Delegado assumiu chefia da Polícia Civil do Rio um dia antes do assassinato de Marielle. O relatório da PF apontou que Rivaldo teria recebido R$ 400 mil para atrapalhar as investigações do caso.
Os irmãos Domingos e Chiquinho Brazão teriam avisado Barbosa sobre o plano de mandar matar Marielle. Segundo a denúncia da PGR, o delegado usou seu cargo de chefe de Polícia Civil "para oferecer a garantia necessária aos autores intelectuais do crime de que todos permaneceriam impunes".
Marcelo Freixo chegou a ser cogitado como alvo
Na delação, Lessa afirmou que Marielle não teria sido a primeira escolha dos irmãos Brazão, e sim o ex-deputado Marcelo Freixo, atual presidente da Embratur. O ex-PM contou que conseguiu mudar a ideia dos irmãos. Eles descartaram o assassinato de Freixo porque ele "gozava de grande projeção política". "Eliminá-lo poderia gerar grande repercussão", disse Lessa.
A PF conseguiu comprovar que Lessa fez pesquisas online sobre políticos ligados ao PSOL, incluindo Freixo. Atualmente no PT, Freixo era à época uma das lideranças do PSOL.
A denúncia oferecida contra os irmãos insere o crime em um contexto de embates políticos com o PSOL. O histórico de embates com o partido é antigo, narra a denúncia. Em 2008, no relatório final da CPI das Milícias, presidida por Freixo no Legislativo fluminense, os irmãos Brazão foram apontados como beneficiários do "curral eleitoral" formado por pressão da milícia de Oswaldo Cruz (zona norte).
O que dizem as defesas
Os Brazão negam autoria do crime. Domingos Brazão e seu irmão, o deputado federal Chiquinho Brazão, que também está preso, negam participação nos assassinatos.
Os advogados de Domingos Brazão disseram ao Fantástico que não existem elementos que sustentem a versão de Lessa. Argumentaram ainda que não há provas da narrativa apresentada.

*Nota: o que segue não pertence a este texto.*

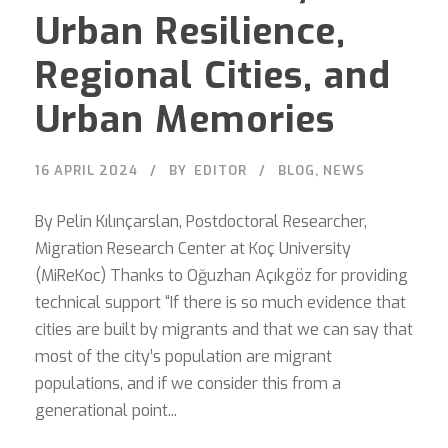
Urban Resilience,
Regional Cities, and
Urban Memories
16 APRIL 2024
BY
EDITOR
BLOG
,
NEWS
By Pelin Kılınçarslan, Postdoctoral Researcher,
Migration Research Center at Koç University
(MiReKoc) Thanks to Oğuzhan Açıkgöz for providing
technical support “If there is so much evidence that
cities are built by migrants and that we can say that
most of the city’s population are migrant
populations, and if we consider this from a
generational point...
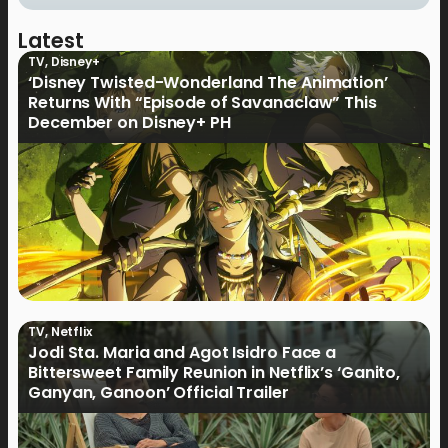
Latest
TV
,
Disney+
‘Disney Twisted-Wonderland The Animation’
Returns With “Episode of Savanaclaw” This
December on Disney+ PH
TV
,
Netflix
Jodi Sta. Maria and Agot Isidro Face a
Bittersweet Family Reunion in Netflix’s ‘Ganito,
Ganyan, Ganoon’ Official Trailer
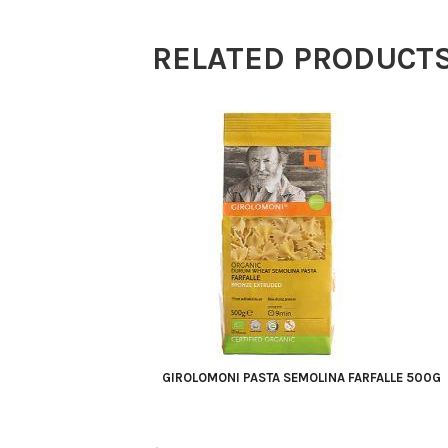
quantity
RELATED PRODUCT
GIROLOMONI PASTA SEMOLINA FARFALLE 500G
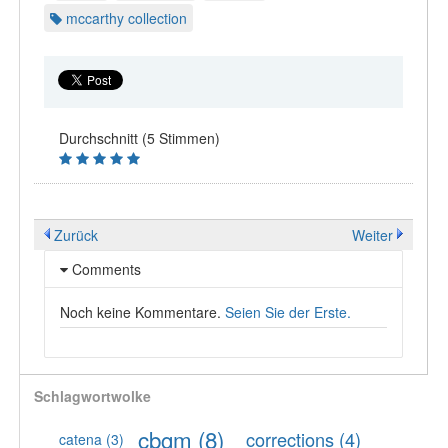
mccarthy collection
Durchschnitt (5 Stimmen)
Zurück
Weiter
Comments
Noch keine Kommentare.
Seien Sie der Erste.
Schlagwortwolke
cbgm
(8)
corrections
(4)
catena
(3)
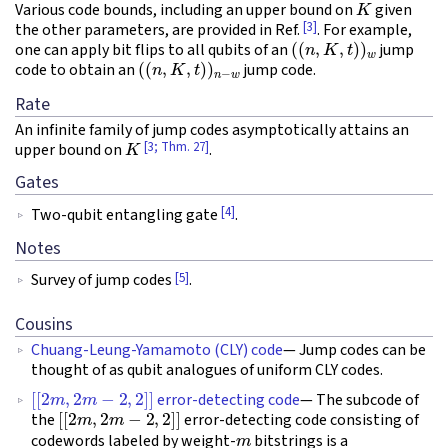
Various code bounds, including an upper bound on
given
[3]
the other parameters, are provided in Ref.
. For example,
(
(
n
,
K
,
t
)
)
w
one can apply bit flips to all qubits of an
jump
(
(
n
,
K
,
t
)
)
n
−
w
code to obtain an
jump code.
Rate
An infinite family of jump codes asymptotically attains an
K
[3; Thm. 27]
upper bound on
.
Gates
[4]
Two-qubit entangling gate
.
Notes
[5]
Survey of jump codes
.
Cousins
Chuang-Leung-Yamamoto (CLY) code
— Jump codes can be
thought of as qubit analogues of uniform CLY codes.
[
[
2
m
,
2
m
−
2
,
2
]
]
error-detecting code
— The subcode of
[
[
2
m
,
2
m
−
2
,
2
]
]
the
error-detecting code consisting of
m
codewords labeled by weight-
bitstrings is a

A defesa de Chiquinho afirmou que a delação de Lessa "é uma desesperada criação mental na busca por benefícios, e que são muitas as contradições, fragilidades e inverdades".
Rivaldo Barbosa também nega envolvimento no crime. Ele foi preso por suspeita de colaborar com os mandantes dos assassinatos da vereadora Marielle Franco.
A defesa do delegado destacou que ele nunca teve contato com os irmãos Brazão. Disse ainda que não há registro de recebimento de valores provenientes de atos ilícitos. Os advogados também criticaram a atuação da PF ao pontuar que o relatório da investigação se baseia só nas palavras de Ronnie Lessa.
Defesa diz que Rivaldo não oferece risco à ordem pública. Ao UOL, o advogado Marcelo Ferreira disse que o delegado deveria ter o direito de responder ao processo em liberdade e que ele não tem a intenção de se esquivar da lei.